- **YOUR TASK**
Where does the string "pixel" occur in the records below? Copy every line that holds it.

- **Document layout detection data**
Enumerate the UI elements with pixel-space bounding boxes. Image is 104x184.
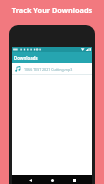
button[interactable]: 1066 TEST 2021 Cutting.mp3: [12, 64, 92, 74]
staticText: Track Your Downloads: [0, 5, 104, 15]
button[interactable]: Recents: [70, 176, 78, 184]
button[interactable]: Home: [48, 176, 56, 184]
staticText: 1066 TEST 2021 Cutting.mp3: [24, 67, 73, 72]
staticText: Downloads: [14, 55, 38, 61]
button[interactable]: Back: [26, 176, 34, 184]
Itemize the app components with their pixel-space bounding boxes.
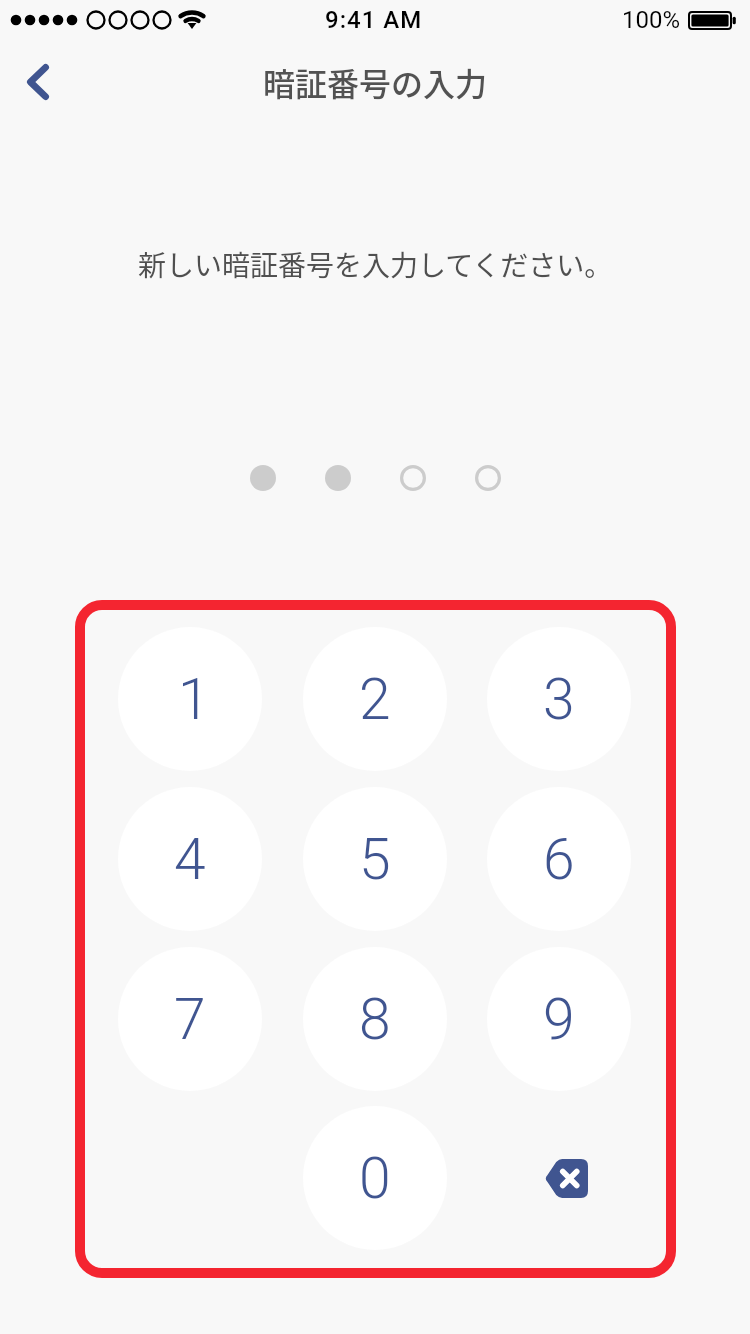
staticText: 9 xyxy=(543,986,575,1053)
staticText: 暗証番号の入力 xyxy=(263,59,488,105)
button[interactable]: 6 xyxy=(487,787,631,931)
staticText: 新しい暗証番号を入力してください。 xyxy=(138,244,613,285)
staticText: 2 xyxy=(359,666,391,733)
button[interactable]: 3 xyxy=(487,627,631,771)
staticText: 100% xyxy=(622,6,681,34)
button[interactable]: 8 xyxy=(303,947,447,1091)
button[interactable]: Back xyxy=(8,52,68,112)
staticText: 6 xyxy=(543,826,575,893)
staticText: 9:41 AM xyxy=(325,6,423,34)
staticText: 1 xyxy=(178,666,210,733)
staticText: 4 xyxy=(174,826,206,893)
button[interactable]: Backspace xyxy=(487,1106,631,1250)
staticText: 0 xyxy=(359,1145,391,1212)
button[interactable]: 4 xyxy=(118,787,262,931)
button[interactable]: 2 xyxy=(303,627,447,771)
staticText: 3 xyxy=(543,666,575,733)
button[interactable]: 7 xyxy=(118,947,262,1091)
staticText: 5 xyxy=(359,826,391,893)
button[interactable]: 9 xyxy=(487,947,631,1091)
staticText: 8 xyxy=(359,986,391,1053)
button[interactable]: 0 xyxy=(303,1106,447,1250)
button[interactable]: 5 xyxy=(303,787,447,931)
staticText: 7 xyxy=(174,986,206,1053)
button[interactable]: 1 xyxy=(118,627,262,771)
* * *
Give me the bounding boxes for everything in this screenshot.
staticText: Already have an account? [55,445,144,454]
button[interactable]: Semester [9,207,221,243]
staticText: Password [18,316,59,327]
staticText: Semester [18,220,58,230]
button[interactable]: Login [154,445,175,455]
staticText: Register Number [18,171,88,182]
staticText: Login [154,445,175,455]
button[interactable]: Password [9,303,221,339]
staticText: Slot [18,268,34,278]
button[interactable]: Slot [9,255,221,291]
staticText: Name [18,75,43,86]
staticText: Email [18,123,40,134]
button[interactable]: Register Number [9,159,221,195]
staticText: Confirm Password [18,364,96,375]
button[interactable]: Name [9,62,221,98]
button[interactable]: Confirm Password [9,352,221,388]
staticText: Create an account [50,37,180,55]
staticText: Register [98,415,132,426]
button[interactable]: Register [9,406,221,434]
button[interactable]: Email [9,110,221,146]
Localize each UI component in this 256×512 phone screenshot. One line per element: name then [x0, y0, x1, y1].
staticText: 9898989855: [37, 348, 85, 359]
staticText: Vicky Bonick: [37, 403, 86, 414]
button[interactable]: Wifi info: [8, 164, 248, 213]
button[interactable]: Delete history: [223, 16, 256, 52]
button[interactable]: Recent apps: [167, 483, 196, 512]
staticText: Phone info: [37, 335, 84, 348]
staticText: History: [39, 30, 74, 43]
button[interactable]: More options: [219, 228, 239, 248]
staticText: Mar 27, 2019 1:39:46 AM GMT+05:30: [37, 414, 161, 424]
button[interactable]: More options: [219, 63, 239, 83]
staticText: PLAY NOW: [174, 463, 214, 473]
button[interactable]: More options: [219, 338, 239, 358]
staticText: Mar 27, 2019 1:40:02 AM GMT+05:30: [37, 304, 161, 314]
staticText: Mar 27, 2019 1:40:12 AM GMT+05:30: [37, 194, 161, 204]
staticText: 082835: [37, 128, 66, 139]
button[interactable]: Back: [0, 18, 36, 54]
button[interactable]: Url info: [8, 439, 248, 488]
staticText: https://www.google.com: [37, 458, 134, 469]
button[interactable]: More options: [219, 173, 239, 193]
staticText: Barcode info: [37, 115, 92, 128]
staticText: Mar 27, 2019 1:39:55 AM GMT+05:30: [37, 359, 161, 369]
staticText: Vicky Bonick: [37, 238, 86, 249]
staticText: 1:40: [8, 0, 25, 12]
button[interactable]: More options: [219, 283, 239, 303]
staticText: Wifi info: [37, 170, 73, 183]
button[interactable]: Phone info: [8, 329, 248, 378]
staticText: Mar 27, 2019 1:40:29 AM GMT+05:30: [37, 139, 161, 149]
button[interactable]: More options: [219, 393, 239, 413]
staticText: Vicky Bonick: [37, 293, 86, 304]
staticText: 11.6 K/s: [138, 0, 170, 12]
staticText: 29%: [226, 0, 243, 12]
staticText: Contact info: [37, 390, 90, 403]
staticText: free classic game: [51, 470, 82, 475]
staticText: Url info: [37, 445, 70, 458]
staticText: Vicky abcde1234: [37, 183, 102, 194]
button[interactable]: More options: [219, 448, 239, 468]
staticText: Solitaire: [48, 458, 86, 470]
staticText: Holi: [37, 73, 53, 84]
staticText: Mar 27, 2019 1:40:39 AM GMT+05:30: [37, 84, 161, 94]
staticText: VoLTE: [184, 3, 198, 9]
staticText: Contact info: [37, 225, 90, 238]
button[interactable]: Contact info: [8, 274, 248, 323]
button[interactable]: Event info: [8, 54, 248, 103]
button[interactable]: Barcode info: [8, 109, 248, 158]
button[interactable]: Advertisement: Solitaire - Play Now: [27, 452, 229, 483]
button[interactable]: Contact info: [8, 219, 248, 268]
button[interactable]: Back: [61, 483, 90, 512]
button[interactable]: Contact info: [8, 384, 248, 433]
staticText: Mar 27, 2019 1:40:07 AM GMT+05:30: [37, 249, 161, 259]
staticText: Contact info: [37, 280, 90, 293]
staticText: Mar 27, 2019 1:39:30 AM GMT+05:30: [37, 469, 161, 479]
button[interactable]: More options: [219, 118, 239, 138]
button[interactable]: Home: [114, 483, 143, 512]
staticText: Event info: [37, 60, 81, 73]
--
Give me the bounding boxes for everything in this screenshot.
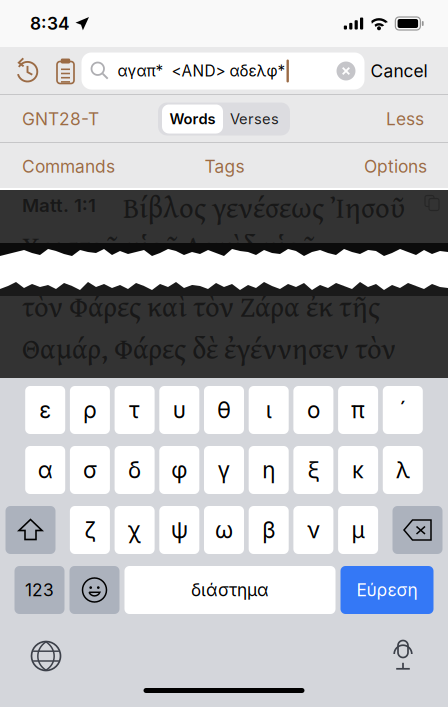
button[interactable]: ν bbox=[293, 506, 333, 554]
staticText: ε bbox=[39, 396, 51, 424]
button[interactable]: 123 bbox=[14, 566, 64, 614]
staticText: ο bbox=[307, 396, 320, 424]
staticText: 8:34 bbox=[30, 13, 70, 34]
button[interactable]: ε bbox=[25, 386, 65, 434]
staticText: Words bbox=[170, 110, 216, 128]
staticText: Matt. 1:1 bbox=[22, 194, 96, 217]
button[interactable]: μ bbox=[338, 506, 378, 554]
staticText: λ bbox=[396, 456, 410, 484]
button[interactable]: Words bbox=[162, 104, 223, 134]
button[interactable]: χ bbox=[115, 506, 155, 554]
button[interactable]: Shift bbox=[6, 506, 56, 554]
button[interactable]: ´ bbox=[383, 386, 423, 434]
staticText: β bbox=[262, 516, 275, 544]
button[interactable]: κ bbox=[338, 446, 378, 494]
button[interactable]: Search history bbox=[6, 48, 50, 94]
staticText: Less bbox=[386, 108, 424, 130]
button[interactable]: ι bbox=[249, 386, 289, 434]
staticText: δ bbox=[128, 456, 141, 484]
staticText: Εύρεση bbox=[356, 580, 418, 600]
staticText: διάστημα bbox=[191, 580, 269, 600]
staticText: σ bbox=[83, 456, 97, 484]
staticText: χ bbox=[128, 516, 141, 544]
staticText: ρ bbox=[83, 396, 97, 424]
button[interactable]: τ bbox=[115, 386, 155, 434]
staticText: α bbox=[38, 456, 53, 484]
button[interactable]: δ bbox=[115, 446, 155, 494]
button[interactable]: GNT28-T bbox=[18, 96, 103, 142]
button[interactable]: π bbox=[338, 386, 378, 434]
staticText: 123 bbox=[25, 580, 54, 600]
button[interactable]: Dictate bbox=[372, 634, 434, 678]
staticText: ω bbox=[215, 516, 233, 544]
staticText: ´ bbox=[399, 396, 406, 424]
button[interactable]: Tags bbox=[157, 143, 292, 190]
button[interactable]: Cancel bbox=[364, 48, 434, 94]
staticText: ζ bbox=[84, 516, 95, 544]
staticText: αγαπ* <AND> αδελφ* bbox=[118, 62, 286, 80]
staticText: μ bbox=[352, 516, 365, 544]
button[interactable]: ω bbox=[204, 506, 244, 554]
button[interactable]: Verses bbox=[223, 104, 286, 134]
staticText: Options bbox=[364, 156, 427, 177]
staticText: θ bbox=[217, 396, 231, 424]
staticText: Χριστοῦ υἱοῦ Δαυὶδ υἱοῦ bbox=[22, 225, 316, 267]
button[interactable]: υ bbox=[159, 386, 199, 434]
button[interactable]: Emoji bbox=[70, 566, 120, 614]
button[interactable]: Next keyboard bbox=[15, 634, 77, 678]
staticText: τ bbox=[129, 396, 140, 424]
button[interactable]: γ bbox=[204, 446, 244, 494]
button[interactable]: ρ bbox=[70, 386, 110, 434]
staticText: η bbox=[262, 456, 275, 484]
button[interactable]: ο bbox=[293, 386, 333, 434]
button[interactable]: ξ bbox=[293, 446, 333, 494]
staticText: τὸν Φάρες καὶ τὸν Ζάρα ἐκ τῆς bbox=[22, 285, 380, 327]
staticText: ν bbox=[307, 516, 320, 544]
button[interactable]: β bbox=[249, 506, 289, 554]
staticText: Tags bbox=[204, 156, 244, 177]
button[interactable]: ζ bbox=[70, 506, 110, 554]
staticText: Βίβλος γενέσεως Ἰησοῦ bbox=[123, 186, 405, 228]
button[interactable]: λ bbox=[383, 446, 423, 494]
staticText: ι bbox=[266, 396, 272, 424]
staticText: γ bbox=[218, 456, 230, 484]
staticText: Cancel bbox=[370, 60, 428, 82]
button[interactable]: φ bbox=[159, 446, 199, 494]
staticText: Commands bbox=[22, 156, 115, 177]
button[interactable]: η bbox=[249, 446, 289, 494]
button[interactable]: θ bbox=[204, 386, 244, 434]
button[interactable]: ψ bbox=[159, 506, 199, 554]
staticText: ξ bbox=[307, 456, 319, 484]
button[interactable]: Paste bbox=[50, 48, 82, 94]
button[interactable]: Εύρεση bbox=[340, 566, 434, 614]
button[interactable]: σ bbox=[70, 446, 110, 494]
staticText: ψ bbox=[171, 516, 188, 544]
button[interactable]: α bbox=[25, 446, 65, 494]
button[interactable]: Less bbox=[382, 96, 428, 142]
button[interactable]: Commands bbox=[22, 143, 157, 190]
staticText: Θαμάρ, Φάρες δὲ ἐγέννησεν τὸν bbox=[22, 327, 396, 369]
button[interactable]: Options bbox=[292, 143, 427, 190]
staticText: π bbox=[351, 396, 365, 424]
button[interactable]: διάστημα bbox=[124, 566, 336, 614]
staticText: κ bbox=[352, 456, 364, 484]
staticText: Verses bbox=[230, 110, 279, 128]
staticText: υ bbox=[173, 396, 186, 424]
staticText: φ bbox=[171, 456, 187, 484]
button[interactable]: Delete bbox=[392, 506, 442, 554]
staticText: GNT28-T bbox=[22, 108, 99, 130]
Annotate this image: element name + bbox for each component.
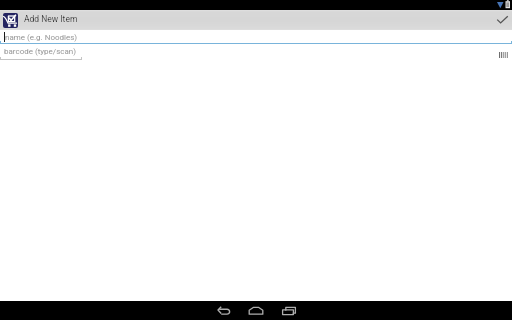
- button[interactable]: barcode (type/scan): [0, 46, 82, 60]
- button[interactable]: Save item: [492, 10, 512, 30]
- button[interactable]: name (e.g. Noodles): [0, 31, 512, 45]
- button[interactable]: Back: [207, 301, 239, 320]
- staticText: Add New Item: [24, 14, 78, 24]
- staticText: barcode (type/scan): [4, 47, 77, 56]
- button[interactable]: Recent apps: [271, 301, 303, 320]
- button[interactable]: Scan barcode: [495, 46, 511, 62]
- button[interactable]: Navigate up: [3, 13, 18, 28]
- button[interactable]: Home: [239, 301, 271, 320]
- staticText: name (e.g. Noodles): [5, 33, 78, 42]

- **EXERCISE RESPONSE**
Enumerate the UI elements with pixel-space bounding boxes. Image is 104x184.
Itemize the app components with their pixel-space bounding boxes.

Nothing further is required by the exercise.